Oobabooga's textgen v4.9 adds MTP speculation and web upgrades
New version brings MTP speculative decoding, faster web search, and live token stats for local LLMs.
Oobabooga's textgen v4.9 introduces MTP speculative decoding via a new --spec-type 'draft-mtp' option, auto-enabled when loading MTP GGUF models such as Qwen 3.6 MoE. This speeds up inference by using a draft model. Web search gains snippet support, directly answering queries without a follow-up fetch_webpage call, significantly cutting token consumption. Link URLs are now plain text, further reducing per-page tokens. Users can also see live generation speed (tokens/s) and context size while generating, plus a spinner during web search calls.
The update includes DGX Spark support (Linux aarch64 builds), a revamped Electron app with a check-for-updates button, models folder picker, right-click context menu, and spellcheck toggle. One-click installer now tracks the latest release tag instead of main. Security hardened with CORS restricted to localhost by default, path traversal fixes, and rejection of non-HTTP web search links. UI improvements: drag-and-drop file upload, reorganized right sidebar, faded message animations, and fixed streaming leaks across chats. Dependency updates include llama.cpp, ik_llama.cpp, and ExLlamaV3 to latest versions. Portable builds are provided for Windows and Linux with CUDA 12.4/13.1, Vulkan, ROCm 7.2, and CPU-only options.

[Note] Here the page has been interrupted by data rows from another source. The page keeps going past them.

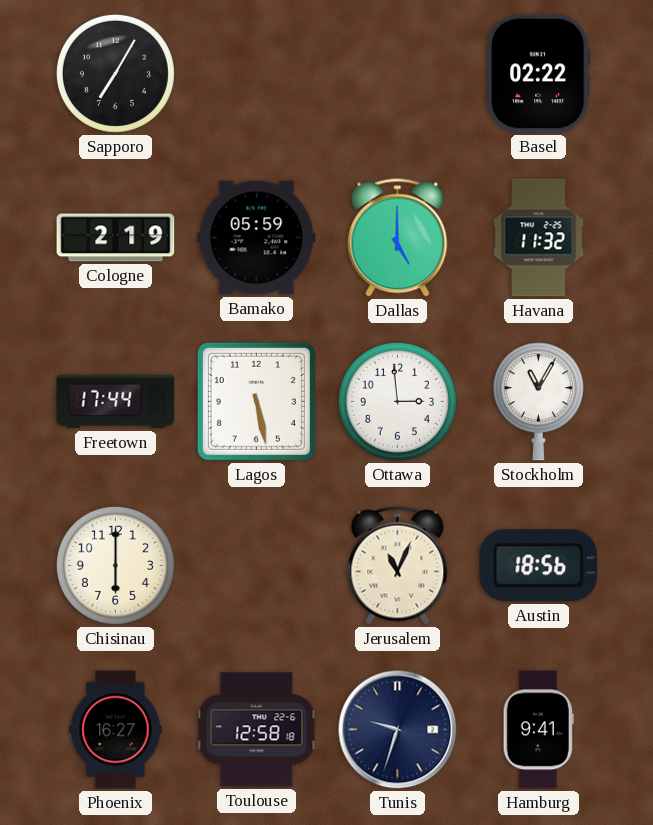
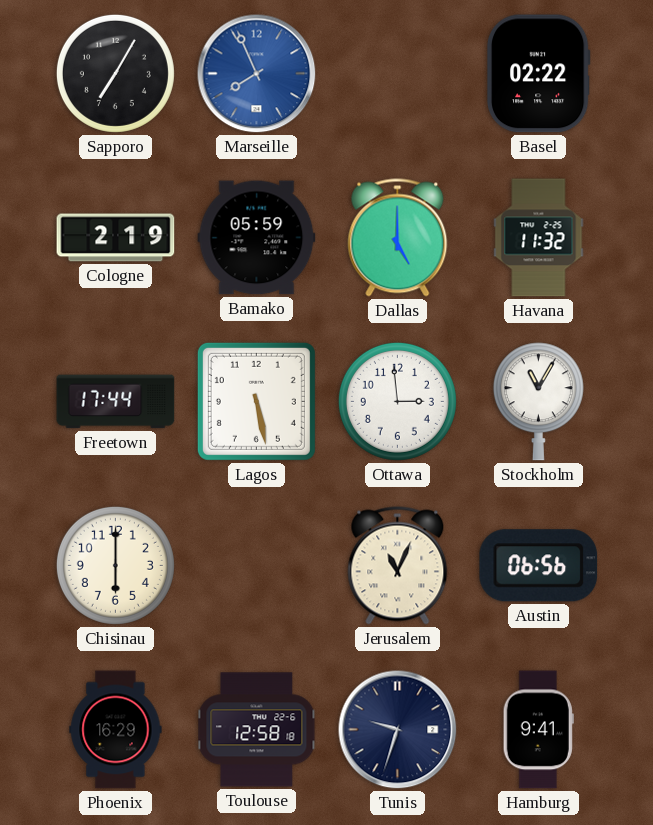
Marseille: none -> 7:56
Austin: 18:56 -> 06:56
Phoenix: 16:27 -> 16:29
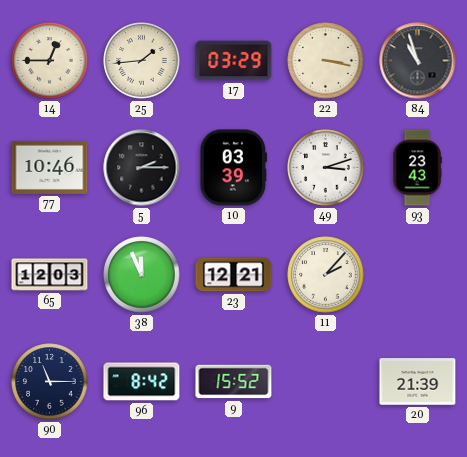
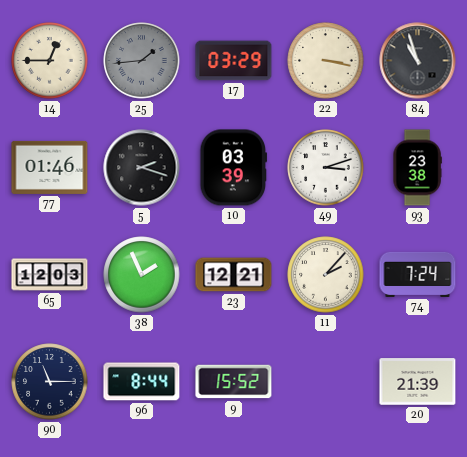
25 dial: cream -> grey
77: 10:46 -> 01:46
5: 2:15 -> 2:18
93: 23:43 -> 23:38
38: 11:56 -> 1:56
74: none -> 7:24
96: 8:42 -> 8:44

- MTP speculative decoding auto-enabled when loading MTP GGUF models (e.g., Qwen 3.6 MoE) for faster inference
- Web search now includes snippets, reducing token usage by avoiding follow-up fetch_webpage calls; URLs are plain text to save tokens
- Live generation speed (tokens/s) and context size displayed during inference; DGX Spark builds added for Linux aarch64
Why It Matters
Local LLM users get faster, more efficient inference and a more polished, secure desktop experience.